The 16th Song
The 16th Song is a book about a young man making mistakes and how the mistakes follow him despite his success as a song writer. Set mainly in the turbulent Paris if the late 1950's, it tells of how random acts of violence, unconnected with the victims, can distort a life forever. More
Peter Daniels, a talented composer and pianist, is alone in the turbulent Paris of the 1950s when Marie Gautier, an attractive translator, and Jean-Claude - her charismatic boyfriend and a radical young lawyer - befriend him.
Working as he does in the demi-monde of illegal immigrants and left wing causes Jean-Claude finds Peter work replacing an American pianist who has broken his hand in a fight in a jazz club. When the man is deported Peter moves into his flat and discovers a sheaf of brilliant but unpublished music. Peter hears of the man’s suicide in an American jail and the music becomes both his treasure and his secret.
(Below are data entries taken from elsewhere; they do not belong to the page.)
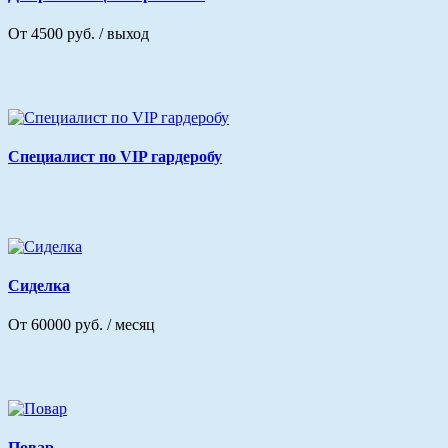
От 4500 руб. / выход
Специалист по VIP гардеробу
Сиделка
От 60000 руб. / месяц
Повар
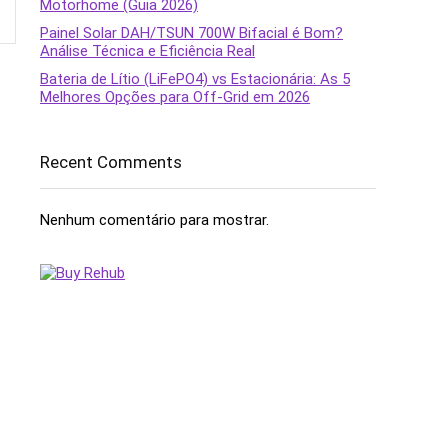
Motorhome (Guia 2026)
Painel Solar DAH/TSUN 700W Bifacial é Bom?
Análise Técnica e Eficiência Real
Bateria de Lítio (LiFePO4) vs Estacionária: As 5
Melhores Opções para Off-Grid em 2026
Recent Comments
Nenhum comentário para mostrar.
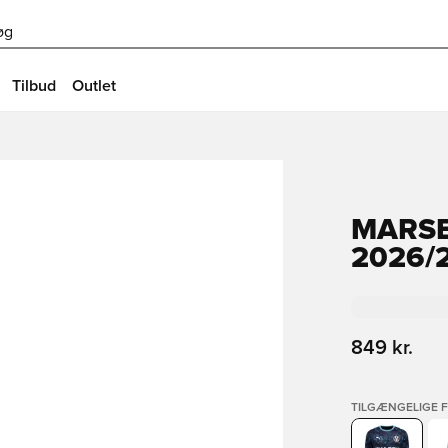
øg
Tilbud
Outlet
MARSE
2026/
849 kr.
TILGÆNGELIGE 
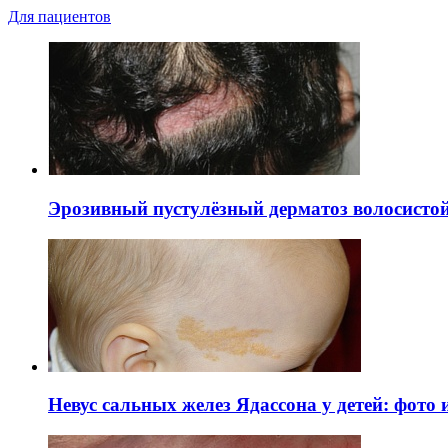
Для пациентов
Эрозивный пустулёзный дерматоз волосистой 
Невус сальных желез Ядассона у детей: фото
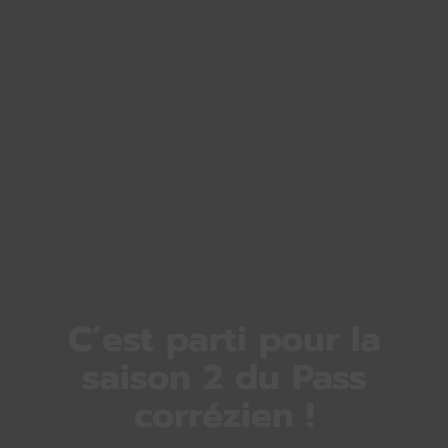
C’est parti pour la
saison 2 du Pass
corrézien !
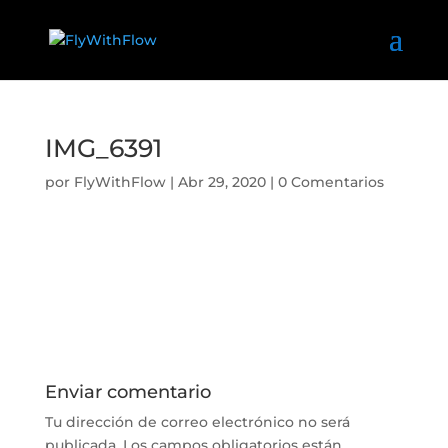
IMG_6391
por
FlyWithFlow
|
Abr 29, 2020
|
0 Comentarios
Enviar comentario
Tu dirección de correo electrónico no será
publicada.
Los campos obligatorios están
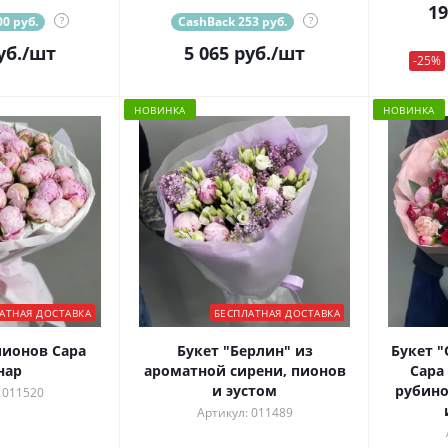
19
0 руб.
?
CashBack 253 руб.
?
уб.
/шт
5 065
руб.
/шт
-25%
НОВИНКА
НОВИНКА
АТНАЯ ДОСТАВКА
БЕСПЛАТНАЯ ДОСТАВКА
пионов Сара
Букет "Берлин" из
Букет 
нар
ароматной сирени, пионов
Сара
и эустом
рубино
 011520
Артикул: 011489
At the same time, the political and criminal forces that Jean-Claude opposes pursue them and destroy their relationship, forcing Peter to run back to England and a life with Hannah, his student girlfriend.
Peter’s illicit treasure brings him great riches and Hannah becomes his wife, but guilt makes him secretive and withdrawn. Yet the music acts as a conduit to the past and try as he might, he cannot escape the spotlight it draws to him.
Peter realises that the past controls his life, and his need for secrecy perverts it. Will the past destroy him and his marriage before he can prove his real worth as a musician?
The author has written many plays for BBC Wales; this is his first novel.